*** Input data Section Begins ***

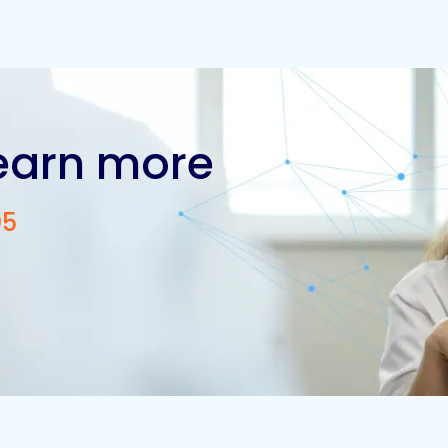
learn more
05
Contact us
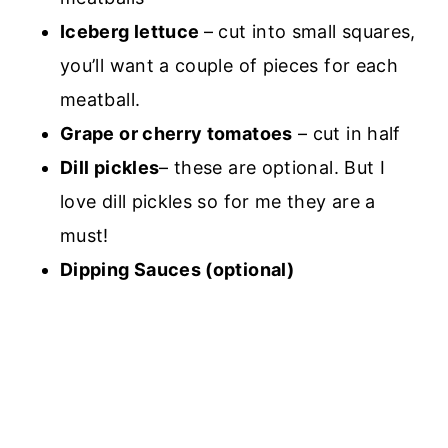
Iceberg lettuce
– cut into small squares,
you’ll want a couple of pieces for each
meatball.
Grape or cherry tomatoes
– cut in half
Dill pickles
– these are optional. But I
love dill pickles so for me they are a
must!
Dipping Sauces (optional)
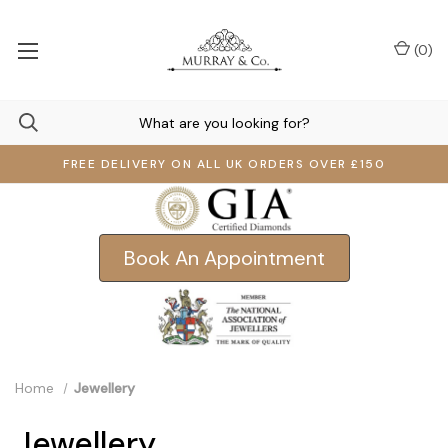
(
0
)
FREE DELIVERY ON ALL UK ORDERS OVER £150
Book An Appointment
Home
Jewellery
Jewellery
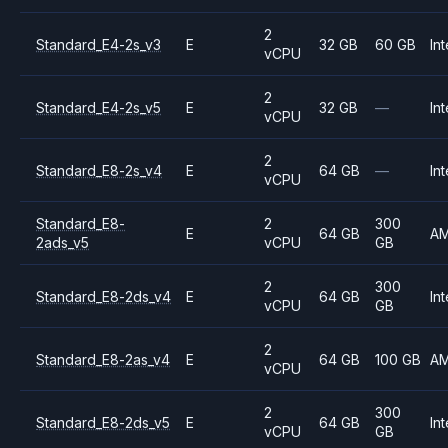
2
Standard_E4-2s_v3
E
32 GB
60 GB
Int
vCPU
2
Standard_E4-2s_v5
E
32 GB
—
Int
vCPU
2
Standard_E8-2s_v4
E
64 GB
—
Int
vCPU
Standard_E8-
2
300
E
64 GB
A
2ads_v5
vCPU
GB
2
300
Standard_E8-2ds_v4
E
64 GB
Int
vCPU
GB
2
Standard_E8-2as_v4
E
64 GB
100 GB
A
vCPU
2
300
Standard_E8-2ds_v5
E
64 GB
Int
vCPU
GB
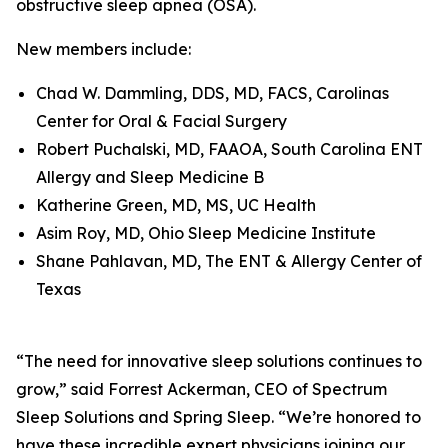
obstructive sleep apnea (OSA).
New members include:
Chad W. Dammling, DDS, MD, FACS, Carolinas
Center for Oral & Facial Surgery
Robert Puchalski, MD, FAAOA, South Carolina ENT
Allergy and Sleep Medicine B
Katherine Green, MD, MS, UC Health
Asim Roy, MD, Ohio Sleep Medicine Institute
Shane Pahlavan, MD, The ENT & Allergy Center of
Texas
“The need for innovative sleep solutions continues to
grow,” said Forrest Ackerman, CEO of Spectrum
Sleep Solutions and Spring Sleep. “We’re honored to
have these incredible expert physicians joining our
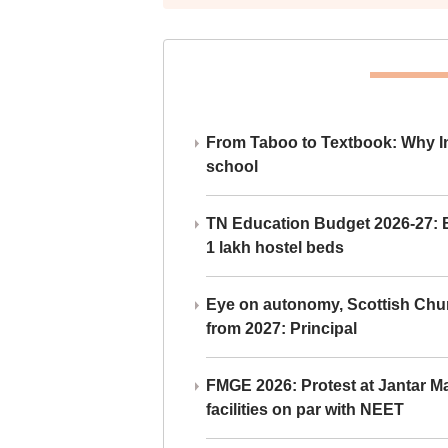
From Taboo to Textbook: Why Ind
school
TN Education Budget 2026-27: Br
1 lakh hostel beds
Eye on autonomy, Scottish Chu
from 2027: Principal
FMGE 2026: Protest at Jantar 
facilities on par with NEET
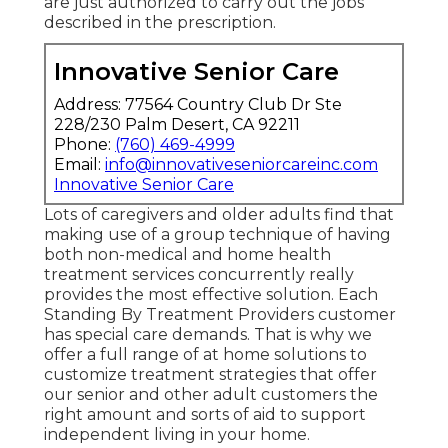
are just authorized to carry out the jobs
described in the prescription.
Innovative Senior Care
Address: 77564 Country Club Dr Ste
228/230 Palm Desert, CA 92211
Phone:
(760) 469-4999
Email:
info@innovativeseniorcareinc.com
Innovative Senior Care
Lots of caregivers and older adults find that
making use of a group technique of having
both non-medical and home health
treatment services concurrently really
provides the most effective solution. Each
Standing By Treatment Providers customer
has special care demands. That is why we
offer a full range of at home solutions to
customize treatment strategies that offer
our senior and other adult customers the
right amount and sorts of aid to support
independent living in your home.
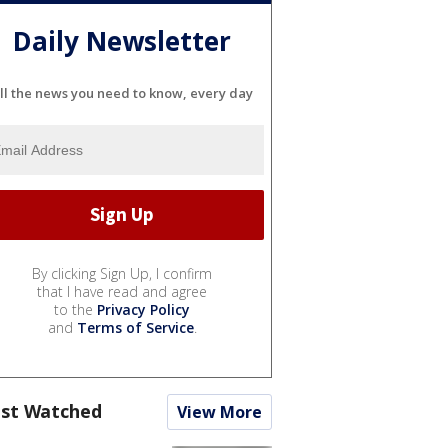
Daily Newsletter
ll the news you need to know, every day
By clicking Sign Up, I confirm
that I have read and agree
to the
Privacy Policy
and
Terms of Service
.
st Watched
View More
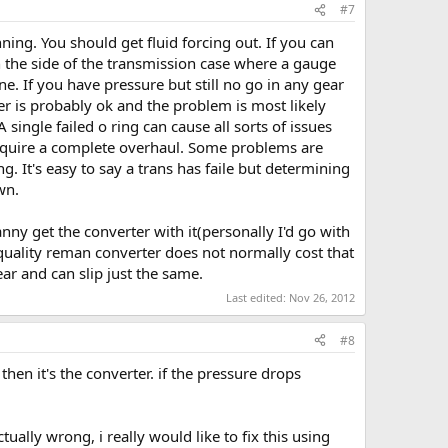
#7
ning. You should get fluid forcing out. If you can
on the side of the transmission case where a gauge
ne. If you have pressure but still no go in any gear
rter is probably ok and the problem is most likely
single failed o ring can cause all sorts of issues
l require a complete overhaul. Some problems are
g. It's easy to say a trans has faile but determining
wn.
ny get the converter with it(personally I'd go with
quality reman converter does not normally cost that
ear and can slip just the same.
Last edited:
Nov 26, 2012
#8
 then it's the converter. if the pressure drops
tually wrong, i really would like to fix this using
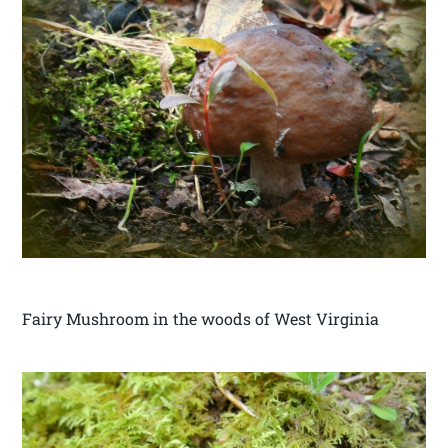
Fairy Mushroom in the woods of West Virginia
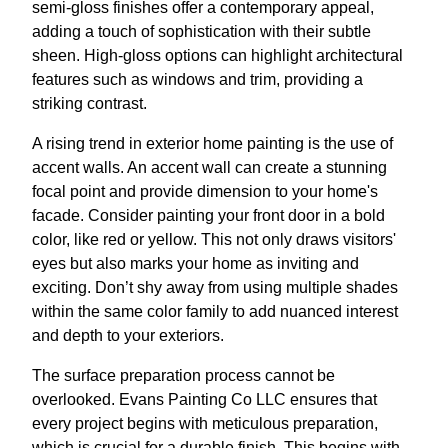
semi-gloss finishes offer a contemporary appeal,
adding a touch of sophistication with their subtle
sheen. High-gloss options can highlight architectural
features such as windows and trim, providing a
striking contrast.
A rising trend in exterior home painting is the use of
accent walls. An accent wall can create a stunning
focal point and provide dimension to your home's
facade. Consider painting your front door in a bold
color, like red or yellow. This not only draws visitors'
eyes but also marks your home as inviting and
exciting. Don’t shy away from using multiple shades
within the same color family to add nuanced interest
and depth to your exteriors.
The surface preparation process cannot be
overlooked. Evans Painting Co LLC ensures that
every project begins with meticulous preparation,
which is crucial for a durable finish. This begins with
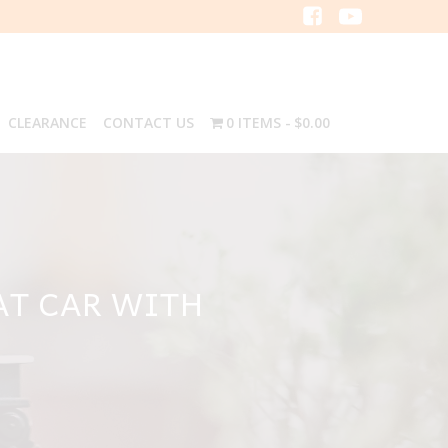
CLEARANCE
CONTACT US
0 ITEMS
$0.00
LAT CAR WITH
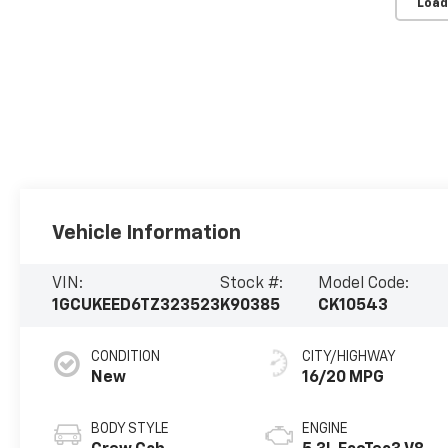
Load
Vehicle Information
VIN:
Stock #:
Model Code:
1GCUKEED6TZ323523
K90385
CK10543
CONDITION
CITY/HIGHWAY
New
16/20 MPG
BODY STYLE
ENGINE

*** Input data Section Ends ***

## [Work required]
Line count for the word "need": tally the lines of the records above that hold it and give only that figure.

## [Response area]
2